In those times. decades ago, PeakFit offered a few other models for chromatographic fitting, such as the EMG and an asymmetric generalized Gaussian better known as the 4-parameter Log-Normal. These models were referenced in the early literature for chromatographic modeling, and were primarily present for historical comparison. In general, the HVL and NLC were the models almost always used by serious researchers modeling chromatographic peaks.
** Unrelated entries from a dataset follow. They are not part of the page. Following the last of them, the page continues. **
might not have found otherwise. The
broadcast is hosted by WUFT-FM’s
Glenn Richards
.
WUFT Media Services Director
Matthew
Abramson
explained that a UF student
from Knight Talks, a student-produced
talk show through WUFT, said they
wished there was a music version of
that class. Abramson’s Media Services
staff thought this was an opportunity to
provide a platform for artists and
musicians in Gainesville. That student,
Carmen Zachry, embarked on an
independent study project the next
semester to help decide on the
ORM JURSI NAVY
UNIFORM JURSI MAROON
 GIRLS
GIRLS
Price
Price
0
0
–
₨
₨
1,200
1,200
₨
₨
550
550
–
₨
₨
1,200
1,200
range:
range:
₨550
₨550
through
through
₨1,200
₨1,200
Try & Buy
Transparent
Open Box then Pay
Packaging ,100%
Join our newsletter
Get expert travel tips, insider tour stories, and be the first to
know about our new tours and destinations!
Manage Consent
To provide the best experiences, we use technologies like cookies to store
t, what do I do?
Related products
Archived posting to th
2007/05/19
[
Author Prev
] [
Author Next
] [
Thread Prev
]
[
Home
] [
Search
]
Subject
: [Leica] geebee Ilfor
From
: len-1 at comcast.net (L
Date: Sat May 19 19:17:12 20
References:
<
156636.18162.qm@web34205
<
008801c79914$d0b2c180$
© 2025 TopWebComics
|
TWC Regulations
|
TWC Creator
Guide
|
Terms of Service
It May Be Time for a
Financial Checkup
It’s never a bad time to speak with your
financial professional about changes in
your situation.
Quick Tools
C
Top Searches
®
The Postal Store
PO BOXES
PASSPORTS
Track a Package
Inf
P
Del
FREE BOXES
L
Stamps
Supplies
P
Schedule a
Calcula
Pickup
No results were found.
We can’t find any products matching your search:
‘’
Although the NLC typically performed slightly better in fitting most real-world chromatographic peaks, the HVL was usually the model of choice since it is much simpler than the NLC (having a closed-form solution), and its performance can be easily validated in most statistical and scientific modeling software. The HVL is also easier to understand since it reduces to a Gaussian at infinite dilution. The NLC model, on the other hand, contains modified Bessel functions and Bessel function integrals (there is no closed form solution), and validation is difficult or impossible in statistical software. Further, the NLC reduces to the Giddings kinetic model in the limit of infinite dilution which, unless one is modeling the kinetics of peak formation, is harder to understand (peaks with the same kinetic broadening value are actually wider with time, and a retention scale is required).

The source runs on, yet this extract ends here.